You can also calculate runtime for any light that you know the information for.

Great site, prevents me from breaking out the calculator for many of the math stuff I have to do.

Thanks!


----------



## Handlobraesing (Feb 24, 2008)

penquissciguy said:


> I've been on school vacation this week and decided it might be fun to tinker with some javascript programming. I like the LED Pro program for calculating runtimes, but I usually am on either a Mac or a Linux machine. So, I wrote a little javascript page that does the same thing as the runtime part of LED Pro. You can find it here. I hope someone can make good use of it.
> 
> Ken



It would give a lot better estimate if you include a derating factor based on mAh capacity vs. mA for each chemistry.

Battery's mAh rating method is significantly different between chemistries.

NiMH is usually 0.2C, SLA 0.05C and alkaline at 25mA. 
The actual mAh is significantly affected by mA and SLA and alkaline are affected to the point that without derating factor, the result is useless.

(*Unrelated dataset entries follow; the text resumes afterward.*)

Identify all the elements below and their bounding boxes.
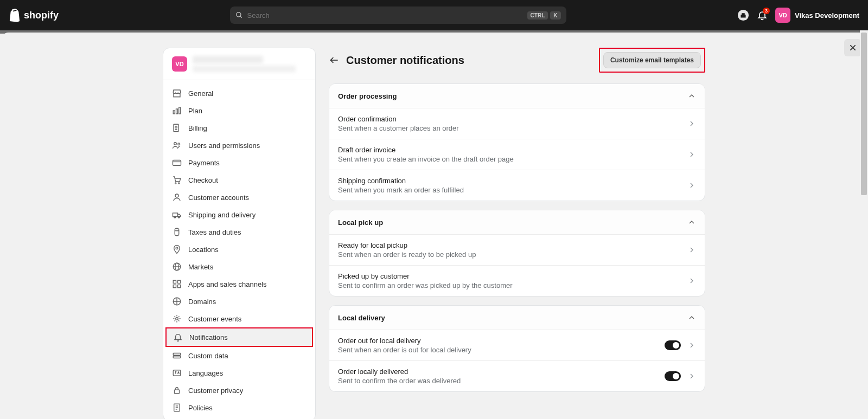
svg-rect-29 (178, 285, 181, 288)
payments-icon (172, 158, 182, 167)
row-title: Order confirmation (338, 115, 681, 123)
notification-row[interactable]: Order locally delivered Sent to confirm … (329, 361, 705, 391)
sidebar-item-customer-privacy[interactable]: Customer privacy (163, 382, 315, 399)
section-local-delivery: Local delivery Order out for local deliv… (329, 305, 705, 392)
sidebar-item-markets[interactable]: Markets (163, 258, 315, 275)
sidebar-item-label: General (188, 89, 213, 98)
notification-row[interactable]: Shipping confirmation Sent when you mark… (329, 170, 705, 201)
section-header[interactable]: Local delivery (329, 306, 705, 330)
settings-sidebar: VD GeneralPlanBillingUsers and permissio… (163, 48, 316, 419)
close-button[interactable] (844, 39, 861, 56)
sidebar-item-customer-events[interactable]: Customer events (163, 310, 315, 327)
section-order-processing: Order processing Order confirmation Sent… (329, 83, 705, 201)
scrollbar[interactable] (860, 30, 868, 419)
sidebar-item-payments[interactable]: Payments (163, 154, 315, 171)
sidebar-item-label: Billing (188, 124, 207, 132)
sidebar-item-users-and-permissions[interactable]: Users and permissions (163, 137, 315, 154)
toggle-switch[interactable] (665, 340, 681, 350)
chevron-right-icon (687, 181, 696, 190)
row-title: Order locally delivered (338, 368, 658, 376)
svg-rect-13 (173, 160, 181, 166)
store-info-redacted (193, 56, 307, 72)
search-bar[interactable]: CTRL K (230, 7, 566, 24)
svg-point-17 (175, 194, 178, 197)
svg-point-31 (176, 318, 178, 320)
person-icon (172, 192, 182, 202)
sidebar-item-taxes-and-duties[interactable]: Taxes and duties (163, 223, 315, 241)
row-subtitle: Sent when an order is out for local deli… (338, 346, 658, 354)
section-title: Local pick up (338, 218, 383, 227)
svg-rect-28 (173, 285, 176, 288)
chevron-up-icon (687, 313, 696, 322)
notification-row[interactable]: Ready for local pickup Sent when an orde… (329, 235, 705, 266)
sidebar-item-label: Taxes and duties (188, 228, 241, 236)
notifications-button[interactable]: 3 (757, 10, 768, 21)
sidebar-item-languages[interactable]: Languages (163, 364, 315, 382)
sidebar-item-shipping-and-delivery[interactable]: Shipping and delivery (163, 206, 315, 223)
sidebar-item-label: Checkout (188, 176, 218, 184)
data-icon (172, 351, 182, 360)
languages-icon (172, 368, 182, 378)
apps-icon (172, 279, 182, 289)
plan-icon (172, 106, 182, 115)
back-button[interactable] (329, 55, 340, 66)
notification-row[interactable]: Picked up by customer Sent to confirm an… (329, 266, 705, 296)
row-subtitle: Sent to confirm an order was picked up b… (338, 281, 681, 289)
svg-rect-7 (179, 107, 181, 114)
print-icon[interactable] (737, 9, 749, 21)
search-input[interactable] (247, 11, 523, 20)
toggle-switch[interactable] (665, 371, 681, 381)
sidebar-item-policies[interactable]: Policies (163, 399, 315, 416)
sidebar-item-label: Customer privacy (188, 386, 243, 395)
sidebar-item-notifications[interactable]: Notifications (165, 327, 313, 347)
main-panel: Customer notifications Customize email t… (329, 48, 705, 419)
section-header[interactable]: Local pick up (329, 210, 705, 235)
events-icon (172, 314, 182, 324)
sidebar-item-customer-accounts[interactable]: Customer accounts (163, 189, 315, 206)
section-title: Local delivery (338, 314, 385, 322)
close-icon (848, 43, 857, 52)
sidebar-item-locations[interactable]: Locations (163, 241, 315, 258)
notification-row[interactable]: Order out for local delivery Sent when a… (329, 330, 705, 361)
sidebar-item-apps-and-sales-channels[interactable]: Apps and sales channels (163, 275, 315, 293)
svg-point-9 (175, 126, 177, 128)
chevron-right-icon (687, 150, 696, 159)
customize-email-templates-button[interactable]: Customize email templates (603, 52, 701, 68)
sidebar-store-header[interactable]: VD (163, 48, 315, 80)
row-title: Shipping confirmation (338, 177, 681, 185)
svg-point-22 (176, 247, 178, 249)
sidebar-item-general[interactable]: General (163, 85, 315, 102)
shopify-logo[interactable]: shopify (9, 8, 59, 22)
row-title: Ready for local pickup (338, 241, 681, 249)
section-header[interactable]: Order processing (329, 84, 705, 108)
notification-row[interactable]: Order confirmation Sent when a customer … (329, 108, 705, 139)
svg-point-16 (178, 183, 180, 184)
notification-badge: 3 (763, 8, 770, 14)
section-title: Order processing (338, 92, 397, 100)
notification-row[interactable]: Draft order invoice Sent when you create… (329, 139, 705, 170)
markets-icon (172, 262, 182, 272)
row-title: Order out for local delivery (338, 337, 658, 345)
section-local-pick-up: Local pick up Ready for local pickup Sen… (329, 210, 705, 296)
chevron-right-icon (687, 341, 696, 350)
bag-icon (9, 8, 21, 22)
svg-point-0 (236, 12, 240, 17)
sidebar-item-label: Locations (188, 246, 219, 254)
svg-rect-26 (173, 280, 176, 283)
sidebar-item-custom-data[interactable]: Custom data (163, 347, 315, 364)
sidebar-item-billing[interactable]: Billing (163, 119, 315, 137)
svg-rect-6 (176, 109, 178, 114)
svg-line-1 (240, 16, 241, 18)
sidebar-item-label: Plan (188, 107, 202, 115)
sidebar-item-plan[interactable]: Plan (163, 102, 315, 119)
svg-point-15 (175, 183, 176, 184)
chevron-right-icon (687, 372, 696, 381)
svg-rect-34 (173, 370, 181, 376)
taxes-icon (172, 227, 182, 237)
sidebar-item-label: Languages (188, 369, 223, 377)
sidebar-item-domains[interactable]: Domains (163, 293, 315, 310)
sidebar-item-label: Shipping and delivery (188, 211, 256, 219)
svg-rect-33 (173, 356, 181, 358)
user-menu[interactable]: VD Vikas Development (775, 8, 859, 23)
sidebar-item-checkout[interactable]: Checkout (163, 171, 315, 189)
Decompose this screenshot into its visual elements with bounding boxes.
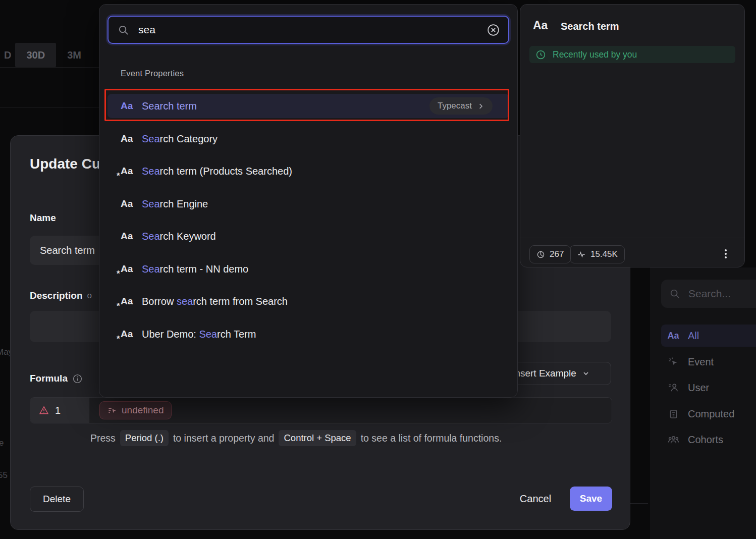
text-type-icon: Aa [667,331,679,341]
info-icon[interactable] [72,373,83,384]
help-mid: to insert a property and [173,433,275,444]
name-label: Name [30,212,56,224]
divider [630,503,648,504]
kbd-period: Period (.) [120,430,169,446]
sidebar-item-label: User [688,382,709,394]
chart-gridline [0,107,99,107]
pie-chart-icon [536,250,545,259]
property-name: Search term [142,100,197,112]
text-property-icon: Aa [121,100,138,112]
clock-icon [535,49,546,60]
sidebar-item-user[interactable]: User [661,376,756,399]
more-options-icon[interactable] [721,248,730,260]
sidebar-item-cohorts[interactable]: Cohorts [661,428,756,451]
custom-event-icon [107,406,117,415]
list-item[interactable]: AaSearch termTypecast [107,94,509,118]
date-range-tabbar: D 30D 3M [0,43,92,67]
sidebar-search[interactable] [661,280,756,308]
property-name: Search Category [142,133,218,145]
sidebar-item-label: All [688,330,699,342]
list-item[interactable]: AaSearch Engine [107,192,509,216]
formula-editor[interactable]: 1 undefined [30,397,612,423]
description-label-text: Description [30,290,83,301]
description-optional-fragment: o [87,291,92,301]
description-label: Description o [30,290,92,301]
custom-asterisk: * [117,171,120,181]
divider [520,238,744,238]
cohorts-icon [667,434,679,446]
property-type-sidebar: AaAllEventUserComputedCohorts [650,267,756,539]
property-name: Borrow search term from Search [142,296,288,307]
delete-button[interactable]: Delete [30,487,84,512]
property-search-field[interactable] [107,16,509,44]
sidebar-item-event[interactable]: Event [661,351,756,373]
custom-asterisk: * [117,334,120,344]
search-modal: Event Properties AaSearch termTypecastAa… [99,4,518,398]
list-item[interactable]: Aa*Search term (Products Searched) [107,159,509,183]
sidebar-item-label: Cohorts [688,434,723,446]
property-name: Search Keyword [142,231,216,242]
recently-used-badge: Recently used by you [529,46,735,63]
undefined-token-label: undefined [122,405,164,416]
typecast-button[interactable]: Typecast [429,97,493,115]
custom-text-property-icon: Aa* [121,166,138,177]
typecast-label: Typecast [438,101,472,111]
tab-30d[interactable]: 30D [15,43,56,67]
formula-error-gutter: 1 [30,398,89,423]
list-item[interactable]: AaSearch Category [107,127,509,151]
help-end: to see a list of formula functions. [361,433,502,444]
computed-icon [667,409,679,419]
sidebar-search-input[interactable] [687,287,750,300]
search-icon [118,24,129,36]
list-item[interactable]: Aa*Search term - NN demo [107,257,509,281]
formula-input-area[interactable]: undefined [89,398,612,423]
volume-stat-pill[interactable]: 15.45K [570,245,625,263]
sidebar-item-label: Event [688,356,714,368]
text-property-icon: Aa [121,133,138,144]
property-detail-panel: Aa Search term Recently used by you 267 … [520,4,745,267]
text-property-icon: Aa [121,198,138,209]
formula-label: Formula [30,373,83,384]
tab-3m[interactable]: 3M [56,43,92,67]
dialog-title: Update Cu [30,156,100,172]
list-item[interactable]: AaSearch Keyword [107,224,509,248]
custom-asterisk: * [117,301,120,311]
count-stat-pill[interactable]: 267 [529,245,571,263]
formula-help-text: Press Period (.) to insert a property an… [90,430,502,446]
app-root: D 30D 3M May e 55 Update Cu Name Descrip… [0,0,756,539]
volume-value: 15.45K [590,249,618,259]
property-name: Uber Demo: Search Term [142,329,256,340]
activity-icon [577,250,586,259]
save-button[interactable]: Save [570,487,612,511]
search-input[interactable] [137,23,487,36]
axis-label-fragment: 55 [0,470,8,480]
sidebar-item-all[interactable]: AaAll [661,325,756,347]
property-name: Search Engine [142,198,208,210]
event-icon [667,356,679,367]
property-name: Search term (Products Searched) [142,166,292,177]
user-icon [667,382,679,393]
chevron-down-icon [582,369,590,378]
search-icon [669,288,680,299]
custom-text-property-icon: Aa* [121,329,138,340]
sidebar-item-computed[interactable]: Computed [661,403,756,425]
custom-text-property-icon: Aa* [121,263,138,275]
text-property-icon: Aa [533,19,548,32]
warning-icon [39,405,49,415]
formula-label-text: Formula [30,373,68,384]
recently-used-label: Recently used by you [553,49,637,60]
cancel-button[interactable]: Cancel [508,487,563,511]
count-value: 267 [550,249,564,259]
clear-search-icon[interactable] [487,23,500,37]
formula-line-number: 1 [55,405,61,416]
list-item[interactable]: Aa*Uber Demo: Search Term [107,322,509,346]
custom-asterisk: * [117,269,120,279]
list-item[interactable]: Aa*Borrow search term from Search [107,289,509,313]
chevron-right-icon [477,102,484,110]
text-property-icon: Aa [121,231,138,242]
chart-gridline [0,67,99,68]
property-title: Search term [561,21,619,32]
undefined-token[interactable]: undefined [99,401,172,419]
tab-7d-fragment[interactable]: D [0,43,15,67]
help-press: Press [90,433,116,444]
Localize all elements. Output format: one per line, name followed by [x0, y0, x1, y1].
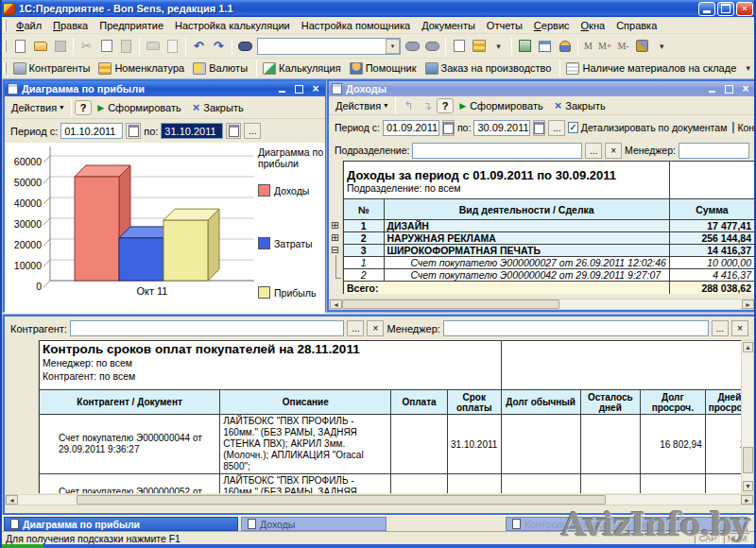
calculator-icon[interactable] [515, 37, 535, 56]
detail-checkbox[interactable] [568, 122, 577, 133]
restore-values-icon[interactable]: ↰ [399, 98, 418, 113]
control-checkbox[interactable] [732, 122, 734, 133]
chart-window-titlebar[interactable]: Диаграмма по прибыли [5, 81, 325, 96]
window-hscrollbar[interactable]: ◄ ► [329, 299, 754, 310]
dropdown-arrow-icon[interactable] [489, 37, 508, 56]
expand-icon[interactable] [331, 220, 341, 231]
save-values-icon[interactable]: ↴ [418, 98, 437, 113]
calendar-icon[interactable] [535, 37, 555, 56]
collapse-icon[interactable] [331, 245, 341, 255]
scroll-thumb[interactable] [77, 495, 606, 505]
detail-checkbox-label[interactable]: Детализировать по документам [581, 122, 728, 133]
department-input[interactable] [412, 143, 582, 159]
expand-icon[interactable] [331, 232, 341, 243]
scroll-up-icon[interactable]: ▲ [743, 342, 753, 352]
department-more-button[interactable]: ... [585, 143, 602, 159]
table-row[interactable]: 1 Счет покупателю Э000000027 от 26.09.20… [344, 257, 755, 269]
help-button[interactable]: ? [437, 98, 454, 113]
assistant-button[interactable]: Помощник [347, 61, 422, 76]
copy-icon[interactable] [96, 37, 116, 56]
open-icon[interactable] [30, 37, 50, 56]
scroll-left-icon[interactable]: ◄ [6, 495, 18, 505]
paste-icon[interactable] [116, 37, 136, 56]
manager-more-button[interactable]: ... [712, 320, 729, 336]
help-button[interactable]: ? [75, 100, 92, 115]
advisor-icon[interactable] [555, 37, 575, 56]
combobox-dropdown-icon[interactable] [386, 39, 400, 54]
close-report-button[interactable]: Закрыть [549, 96, 611, 114]
table-row[interactable]: Счет покупателю Э000000044 от 29.09.2011… [40, 415, 754, 474]
calculation-button[interactable]: Калькуляция [260, 61, 347, 76]
period-from-input[interactable]: 01.09.2011 [383, 120, 439, 136]
close-button[interactable]: × [736, 2, 753, 16]
save-icon[interactable] [50, 37, 70, 56]
table-row[interactable]: Счет покупателю Э000000052 от 14.11.2011… [40, 474, 754, 494]
report-vscrollbar[interactable]: ▲ ▼ [741, 340, 754, 493]
minimize-button[interactable] [698, 2, 715, 16]
toolbar-grip[interactable] [4, 20, 7, 31]
cut-icon[interactable]: ✂ [77, 37, 96, 56]
maximize-button[interactable] [292, 83, 305, 94]
new-document-icon[interactable] [10, 37, 30, 56]
find-next-icon[interactable] [403, 37, 422, 56]
scroll-thumb[interactable] [743, 447, 753, 473]
find-icon[interactable] [235, 37, 255, 56]
menu-help[interactable]: Справка [610, 19, 662, 32]
menu-enterprise[interactable]: Предприятие [94, 19, 169, 32]
maximize-button[interactable] [722, 83, 735, 94]
generate-button[interactable]: Сформировать [92, 100, 186, 115]
menu-edit[interactable]: Правка [47, 19, 94, 32]
calendar-picker-icon[interactable] [533, 120, 545, 136]
counterparty-input[interactable] [70, 320, 344, 336]
restore-button[interactable] [717, 2, 734, 16]
close-report-button[interactable]: Закрыть [187, 98, 249, 116]
chart-bar[interactable] [119, 238, 163, 281]
period-from-input[interactable]: 01.10.2011 [60, 123, 123, 139]
find-prev-icon[interactable] [422, 37, 442, 56]
scroll-thumb[interactable] [342, 300, 559, 309]
period-more-button[interactable]: ... [548, 120, 565, 136]
toolbar-grip[interactable] [4, 41, 7, 52]
counterparty-more-button[interactable]: ... [347, 320, 364, 336]
memory-m-plus-button[interactable]: M+ [595, 41, 615, 51]
toolbar-grip[interactable] [4, 62, 7, 74]
calendar-picker-icon[interactable] [226, 123, 241, 139]
dropdown-arrow-icon[interactable] [652, 37, 672, 56]
control-checkbox-label[interactable]: Контроль выпол [737, 122, 754, 133]
scroll-right-icon[interactable]: ► [741, 495, 753, 505]
print-icon[interactable] [143, 37, 163, 56]
actions-button[interactable]: Действия [7, 100, 68, 115]
search-combobox[interactable] [257, 38, 401, 55]
menu-assistant-settings[interactable]: Настройка помощника [296, 19, 416, 32]
total-row[interactable]: Всего: 288 038,62 [344, 282, 755, 295]
materials-stock-button[interactable]: Наличие материалов на складе [563, 61, 742, 76]
about-value-icon[interactable] [469, 37, 489, 56]
print-preview-icon[interactable] [163, 37, 182, 56]
minimize-button[interactable] [705, 83, 718, 94]
tab-profit-chart[interactable]: Диаграмма по прибыли [4, 517, 238, 531]
counterparties-button[interactable]: Контрагенты [10, 61, 96, 76]
table-row[interactable]: 1 ДИЗАЙН 17 477,41 [344, 220, 755, 232]
table-row[interactable]: 3 ШИРОКОФОРМАТНАЯ ПЕЧАТЬ 14 416,37 [344, 245, 755, 257]
window-titlebar[interactable]: 1С:Предприятие - Bon Sens, редакция 1.1 … [0, 0, 756, 17]
period-to-input[interactable]: 31.10.2011 [161, 123, 223, 139]
department-clear-button[interactable]: × [605, 143, 622, 159]
menu-reports[interactable]: Отчеты [481, 19, 528, 32]
generate-button[interactable]: Сформировать [454, 98, 548, 113]
period-to-input[interactable]: 30.09.2011 [473, 120, 530, 136]
table-row[interactable]: 2 НАРУЖНАЯ РЕКЛАМА 256 144,84 [344, 232, 755, 245]
menu-service[interactable]: Сервис [528, 19, 576, 32]
income-window-titlebar[interactable]: Доходы [329, 81, 754, 96]
table-row[interactable]: 2 Счет покупателю Э000000042 от 29.09.20… [344, 269, 755, 282]
memory-m-button[interactable]: M [581, 41, 595, 51]
chart-bar[interactable] [163, 220, 208, 281]
menu-calc-settings[interactable]: Настройка калькуляции [169, 19, 296, 32]
scroll-right-icon[interactable]: ► [742, 300, 754, 309]
scroll-down-icon[interactable]: ▼ [743, 481, 753, 491]
currencies-button[interactable]: Валюты [190, 61, 253, 76]
menu-windows[interactable]: Окна [576, 19, 611, 32]
calendar-picker-icon[interactable] [126, 123, 141, 139]
menu-documents[interactable]: Документы [416, 19, 481, 32]
calendar-picker-icon[interactable] [442, 120, 455, 136]
window-hscrollbar[interactable]: ◄ ► [5, 494, 754, 505]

AA alkaline is rated at 2850mAh at 25mA, but only 1400mAh at 500 mA.


----------



## penquissciguy (Feb 24, 2008)

Handlobraesing said:


> It would give a lot better estimate if you include a derating factor based on mAh capacity vs. mA for each chemistry.
> 
> Battery's mAh rating method is significantly different between chemistries.
> 
> ...



I was thinking about that when I was writing the program. I may add a box for indicating battery chemistry if I can find derating values for the various chemistries. 

Ken


----------



## penquissciguy (Jul 17, 2008)

I moved the calculator page to my new hosting. The link in the first post and in my signature have been changed to the new address.

Ken


----------



## Illum (Jul 17, 2008)

the LED-Pro originated as a stand alone program that can be downloaded onto your computer and ran independently from the internet
the program is saved on http://www.jtice.com/led_pro/led_pro.htm
its a freeware AFAIK, As I have a copy on my workstation

It was developed by user jtice, rothrandir, et al...theres a thread on this, I insist it:thinking:

EDIT: found the thread [09-23-2003] *Introducing the LED Pro Modders Program
*


----------



## KeyGrip (Jul 17, 2008)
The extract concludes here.